Yes. I am bi-racial.

“Ya know I could just tell you were mixed with a little somethin’!”

Yep I am mixed, you are right indeed!

“You’re Hispanic right?”


“Or Italian? No, Dominican??”

Nope. I am half black & half white (Czech Slovakian, German, & Irish to go into detail with the “white” portion).

“Which do you like better?”

What do you mean?

“Black or white?”


“Cause isn’t there one you identify with more, or there has to be one you like better since you’re bi-racial?”



I appreciate both equally, and struggle with both equally.


This is what a lot of my conversations regarding my identity look like. If you followed my articles while I wrote for the Odyssey, one of my most popular articles was called “Black & White” (where I detailed my experience as a bi-racial young woman in society today). This “dialogue” above stems from that article. “Black and White” set me off on the journey of discerning who I am through writing.

 It was a very cathartic experience for me. I loved being able to express how ridiculous, but also how real it is to be a bi-racial or mixed person in groups/communities who do not really understand it. I am not bitter, and hope it doesn’t come across that way. I am just seeing it now from a much more mature perspective than I did a few years ago.

My Identity 2 That being said, the repercussions of my racial makeup have deeply impacted me. “Black and White” only scratched the surface of the whole “glacier” of who I am (Cue picture of glacier because I am a very visual person and think a glacier picture will help my analogy make more sense). My ethnic background is crucial to who I’ve become as a young woman. More-so than I could have ever imagined.

I have reached the age now where I find it funny to see the stares my family and I will get in public. I have also reached the maturity to explain my experiences and not hold back anymore. When I tell of how people have treated me or talked to me as a bi-racial person, my friends have been in shock. It’s completely new to them, but it has been my whole life.

 Personally, I enjoy being able to teach more about coming from a mixed or bi-racial identity. It has taken me a long time to process through it, but I am trying to take those steps because I realize my story is important. I have come to the conclusion that by sharing my experience, people can gain  a different perspective on the world. Its a beautiful thing to learn about other cultures, and my hope is that by sharing mine, people can expand their view of God’s creation.

 He made this world to be diverse, not bland. It makes me sad when people say they are “just white”, as if there is nothing special to them. In fact, even within your “white” identity, you have different cultural flavors (as my Racial & Cultural Minorities professor would say in a nutshell. Quick note, he is pretty awesome and I loved my class with him. Okay, shout out over). We have so much more to us, specifically culturally, than many realize.

I believe that understanding the wide span of cultures in our world, evident in human beings, is one of the best ways to see God’s hand in His creation. Every person provides a glimpse into a layer of who God is. They bring their different gifts to the table. How amazing is that! Just think about all of the people in the world, their backgrounds, their cultures… Can you imagine combining all of those together into who we know as God? I know I can’t. It blows my mind just writing about it. An understanding of our cultural identity can provide a glimpse into the character of God.

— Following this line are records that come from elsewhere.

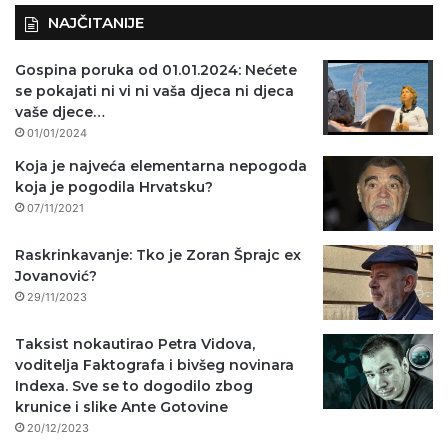
NAJČITANIJE
Gospina poruka od 01.01.2024: Nećete
se pokajati ni vi ni vaša djeca ni djeca
vaše djece…
01/01/2024
Koja je najveća elementarna nepogoda
koja je pogodila Hrvatsku?
07/11/2021
Raskrinkavanje: Tko je Zoran Šprajc ex
Jovanović?
29/11/2023
Taksist nokautirao Petra Vidova,
voditelja Faktografa i bivšeg novinara
Indexa. Sve se to dogodilo zbog
krunice i slike Ante Gotovine
20/12/2023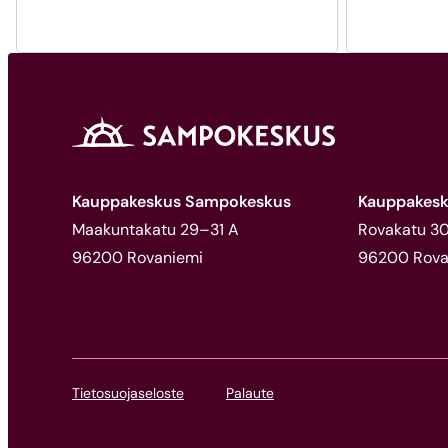
Kauppakeskus Sampokeskus
Kauppakesk
Maakuntakatu 29–31 A
Rovakatu 30,
96200 Rovaniemi
96200 Rova
Tietosuojaseloste
Palaute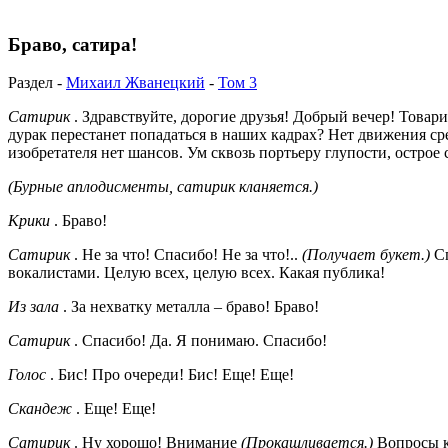
Браво, сатира!
Раздел -
Михаил Жванецкий
-
Том 3
Сатирик
. Здравствуйте, дорогие друзья! Добрый вечер! Товар
дурак перестанет попадаться в наших кадрах? Нет движения ср
изобретателя нет шансов. Ум сквозь портьеру глупости, острое
(Бурные аплодисменты, сатирик кланяется.)
Крики
. Браво!
Сатирик
. Не за что! Спасибо! Не за что!..
(Получает букет.)
С
вокалистами. Целую всех, целую всех. Какая публика!
Из зала
. За нехватку металла – браво! Браво!
Сатирик
. Спасибо! Да. Я понимаю. Спасибо!
Голос
. Бис! Про очереди! Бис! Еще! Еще!
Скандеж
. Еще! Еще!
Сатирик
. Ну хорошо! Внимание
(Прокашливается.)
Вопросы к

In a time where identity (I believe) is the biggest crisis of our society, it is that much more important to intentionally introspect. It can truly amaze people to see someone who knows who they are, their background, and what role they want to play in their cultural group (and in the world).

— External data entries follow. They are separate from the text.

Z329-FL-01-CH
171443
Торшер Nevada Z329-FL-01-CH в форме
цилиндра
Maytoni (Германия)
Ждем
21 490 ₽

 A person rooted in not only their identity, but their identity in God is truly revolutionary. They are the ones people stop to listen to in awe. I think we need more people like that, and that is the kind of person I want to be.

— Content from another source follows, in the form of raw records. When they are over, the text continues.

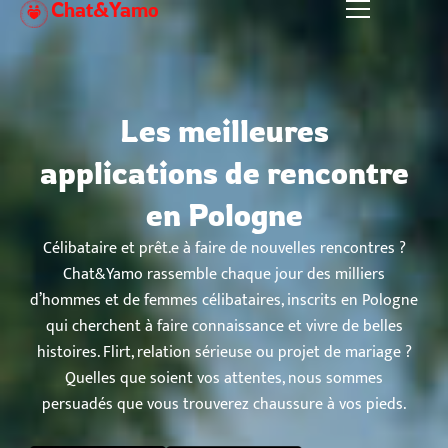
Chat&Yamo
Aller
au
contenu
Les meilleures
applications de rencontre
en Pologne
Célibataire et prêt.e à faire de nouvelles rencontres ?
Chat&Yamo rassemble chaque jour des milliers
d’hommes et de femmes célibataires, inscrits en Pologne
qui cherchent à faire connaissance et vivre de belles
histoires. Flirt, relation sérieuse ou projet de mariage ?
Quelles que soient vos attentes, nous sommes
persuadés que vous trouverez chaussure à vos pieds.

“For he chose us in him before the creation of the world to be holy and blameless in his sight. In love 5 he predestined us for adoption to sonship through Jesus Christ, in accordance with his pleasure and will— 6 to the praise of his glorious grace, which he has freely given us in the One he loves. 7 In him we have redemption through his blood, the forgiveness of sins, in accordance with the riches of God’s grace 8 that he lavished on us. With all wisdom and understanding, 9 he made known to us the mystery of his will according to his good pleasure, which he purposed in Christ, 10 to be put into effect when the times reach their fulfillment—to bring unity to all things in heaven and on earth under Christ.”